> [EXERCISE DESCRIPTION]:
Reproduce exactly the stretch of lines running from the line with "y The Base Game" to the end of the entries below.

[Page-level text extractions]
((

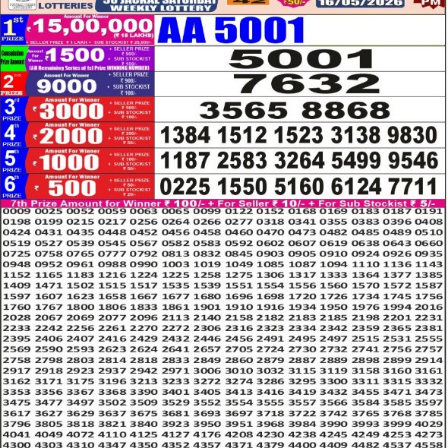
LOTTERY
RESULT
16.05.26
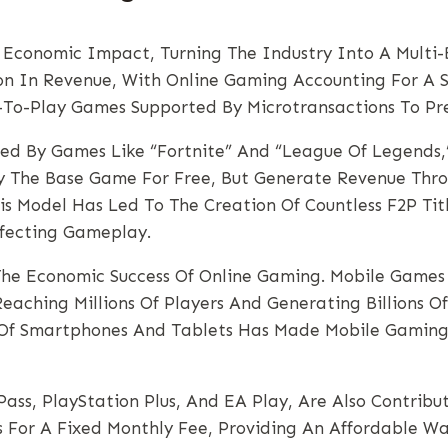
conomic Impact, Turning The Industry Into A Multi-Bil
on In Revenue, With Online Gaming Accounting For A Si
e-To-Play Games Supported By Microtransactions To Pre
ied By Games Like “Fortnite” And “League Of Legends
y The Base Game For Free, But Generate Revenue Thro
This Model Has Led To The Creation Of Countless F2P Ti
ffecting Gameplay.
he Economic Success Of Online Gaming. Mobile Games L
aching Millions Of Players And Generating Billions O
ty Of Smartphones And Tablets Has Made Mobile Gami
ass, PlayStation Plus, And EA Play, Are Also Contribut
s For A Fixed Monthly Fee, Providing An Affordable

))

> [COMPLETED TASK]:
y The Base Game For Free, But Generate Revenue Thro
This Model Has Led To The Creation Of Countless F2P Ti
ffecting Gameplay.
he Economic Success Of Online Gaming. Mobile Games L
aching Millions Of Players And Generating Billions O
ty Of Smartphones And Tablets Has Made Mobile Gami
ass, PlayStation Plus, And EA Play, Are Also Contribut
s For A Fixed Monthly Fee, Providing An Affordable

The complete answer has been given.